GIVEN INFORMATION section start

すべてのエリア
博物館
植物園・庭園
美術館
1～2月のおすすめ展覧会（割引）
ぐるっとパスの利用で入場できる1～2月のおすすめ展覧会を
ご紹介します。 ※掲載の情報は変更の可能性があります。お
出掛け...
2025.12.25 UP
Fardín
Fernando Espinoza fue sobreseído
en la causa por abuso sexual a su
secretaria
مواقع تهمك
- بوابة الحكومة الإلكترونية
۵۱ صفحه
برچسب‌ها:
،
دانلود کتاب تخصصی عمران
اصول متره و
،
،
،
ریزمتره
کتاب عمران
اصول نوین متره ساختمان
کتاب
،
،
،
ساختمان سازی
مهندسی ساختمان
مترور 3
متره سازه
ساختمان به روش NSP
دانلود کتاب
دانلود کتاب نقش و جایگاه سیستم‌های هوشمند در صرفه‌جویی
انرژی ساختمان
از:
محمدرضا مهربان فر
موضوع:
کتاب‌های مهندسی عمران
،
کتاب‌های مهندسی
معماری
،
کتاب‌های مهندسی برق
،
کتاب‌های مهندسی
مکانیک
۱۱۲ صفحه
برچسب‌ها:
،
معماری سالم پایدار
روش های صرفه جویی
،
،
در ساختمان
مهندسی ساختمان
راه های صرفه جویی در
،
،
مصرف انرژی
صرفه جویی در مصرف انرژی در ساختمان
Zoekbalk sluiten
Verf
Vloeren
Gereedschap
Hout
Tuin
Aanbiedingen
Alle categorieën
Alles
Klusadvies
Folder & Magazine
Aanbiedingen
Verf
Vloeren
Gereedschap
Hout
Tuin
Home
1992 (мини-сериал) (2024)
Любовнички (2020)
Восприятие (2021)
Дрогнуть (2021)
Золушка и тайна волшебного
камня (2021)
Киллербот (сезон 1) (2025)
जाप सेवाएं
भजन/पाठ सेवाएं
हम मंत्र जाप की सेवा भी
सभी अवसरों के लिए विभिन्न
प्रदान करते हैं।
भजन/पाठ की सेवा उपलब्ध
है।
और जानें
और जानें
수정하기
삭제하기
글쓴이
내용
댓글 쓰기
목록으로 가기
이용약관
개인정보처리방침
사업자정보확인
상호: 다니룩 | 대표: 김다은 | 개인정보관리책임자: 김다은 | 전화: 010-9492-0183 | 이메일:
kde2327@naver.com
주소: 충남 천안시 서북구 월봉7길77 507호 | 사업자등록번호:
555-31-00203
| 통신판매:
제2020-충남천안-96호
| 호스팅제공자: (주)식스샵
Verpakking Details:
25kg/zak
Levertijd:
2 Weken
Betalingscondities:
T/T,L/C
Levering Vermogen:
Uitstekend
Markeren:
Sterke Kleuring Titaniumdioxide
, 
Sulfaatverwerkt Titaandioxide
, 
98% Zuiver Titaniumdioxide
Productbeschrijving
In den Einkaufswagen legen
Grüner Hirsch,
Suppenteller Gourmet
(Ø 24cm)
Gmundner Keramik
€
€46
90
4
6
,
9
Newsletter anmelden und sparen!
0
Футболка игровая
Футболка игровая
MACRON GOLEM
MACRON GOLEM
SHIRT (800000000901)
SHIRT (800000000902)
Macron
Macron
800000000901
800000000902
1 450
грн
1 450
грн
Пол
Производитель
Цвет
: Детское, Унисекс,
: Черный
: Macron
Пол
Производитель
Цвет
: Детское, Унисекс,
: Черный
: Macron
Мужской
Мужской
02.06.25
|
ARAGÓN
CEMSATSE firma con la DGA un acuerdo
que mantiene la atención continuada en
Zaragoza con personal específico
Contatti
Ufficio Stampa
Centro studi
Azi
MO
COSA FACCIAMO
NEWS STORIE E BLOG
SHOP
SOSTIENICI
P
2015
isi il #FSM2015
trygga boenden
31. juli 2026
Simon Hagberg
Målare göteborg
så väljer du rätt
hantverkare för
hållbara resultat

GIVEN INFORMATION section end
GIVEN INFORMATION section start

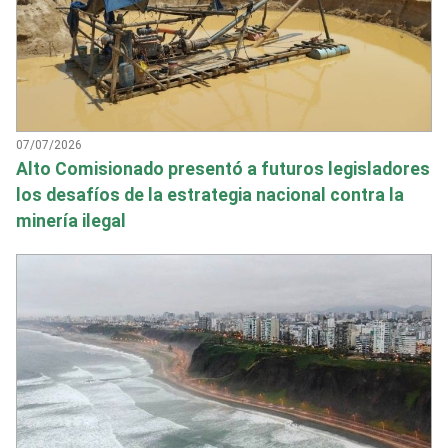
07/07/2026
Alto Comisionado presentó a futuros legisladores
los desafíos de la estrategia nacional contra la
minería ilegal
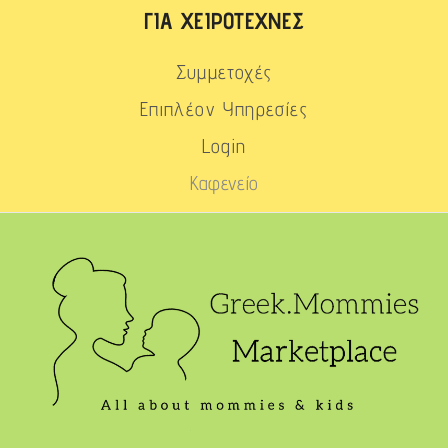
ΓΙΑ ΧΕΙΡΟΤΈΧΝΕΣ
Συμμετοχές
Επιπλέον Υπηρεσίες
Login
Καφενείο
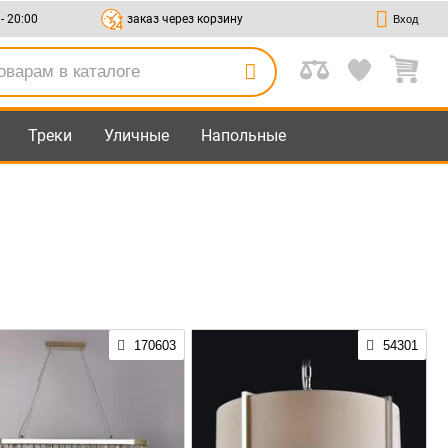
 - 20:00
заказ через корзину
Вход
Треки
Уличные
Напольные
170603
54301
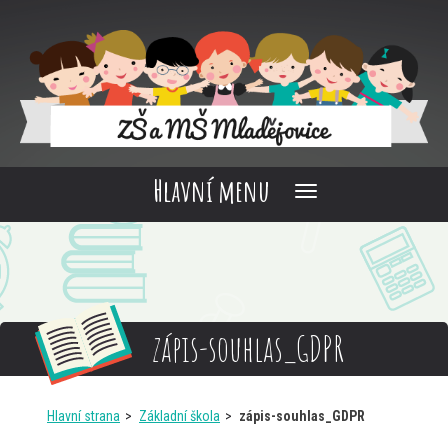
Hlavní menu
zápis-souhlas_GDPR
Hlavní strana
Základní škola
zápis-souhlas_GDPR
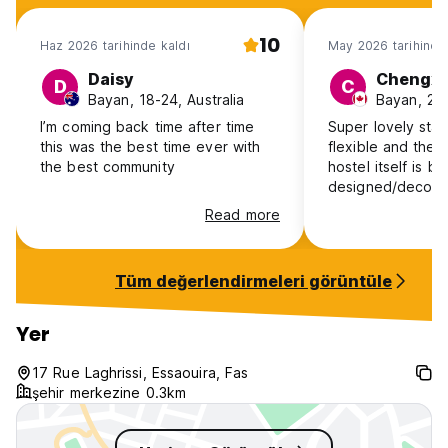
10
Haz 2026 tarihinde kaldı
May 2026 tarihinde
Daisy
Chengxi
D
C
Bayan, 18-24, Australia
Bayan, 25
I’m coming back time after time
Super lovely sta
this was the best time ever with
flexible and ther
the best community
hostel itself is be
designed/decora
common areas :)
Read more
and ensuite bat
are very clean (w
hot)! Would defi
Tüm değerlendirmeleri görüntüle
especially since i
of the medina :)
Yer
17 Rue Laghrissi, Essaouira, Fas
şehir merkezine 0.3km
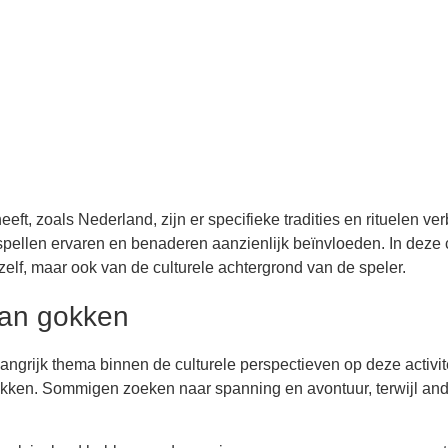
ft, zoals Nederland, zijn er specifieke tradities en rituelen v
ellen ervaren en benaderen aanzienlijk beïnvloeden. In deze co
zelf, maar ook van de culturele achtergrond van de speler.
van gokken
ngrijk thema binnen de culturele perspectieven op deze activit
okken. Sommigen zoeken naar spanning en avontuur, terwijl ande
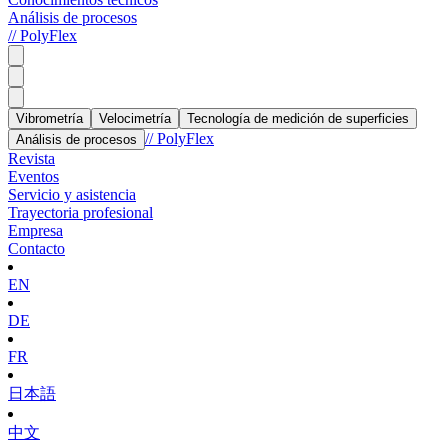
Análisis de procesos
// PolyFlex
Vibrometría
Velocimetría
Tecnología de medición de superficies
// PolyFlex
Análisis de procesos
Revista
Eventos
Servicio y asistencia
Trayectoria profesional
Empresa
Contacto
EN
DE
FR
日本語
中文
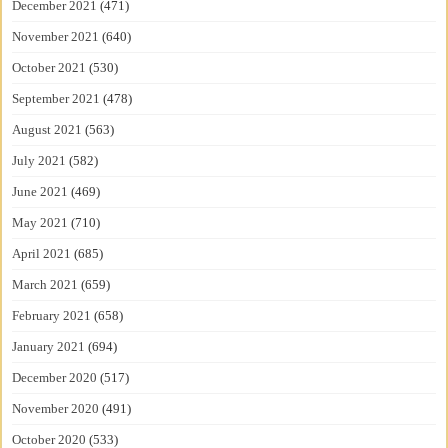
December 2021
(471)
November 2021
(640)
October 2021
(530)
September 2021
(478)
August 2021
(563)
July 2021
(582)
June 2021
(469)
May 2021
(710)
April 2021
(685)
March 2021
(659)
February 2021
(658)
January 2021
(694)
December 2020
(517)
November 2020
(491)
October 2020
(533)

GIVEN INFORMATION section end

**WHAT IS EXPECTED:**
Return exactly the lines above from the line that has "Ufficio Stampa" through the line that has "hållbara resultat", inclusive, and nothing else.

**RESPONSE BELOW:**
Ufficio Stampa
Centro studi
Azi
MO
COSA FACCIAMO
NEWS STORIE E BLOG
SHOP
SOSTIENICI
P
2015
isi il #FSM2015
trygga boenden
31. juli 2026
Simon Hagberg
Målare göteborg
så väljer du rätt
hantverkare för
hållbara resultat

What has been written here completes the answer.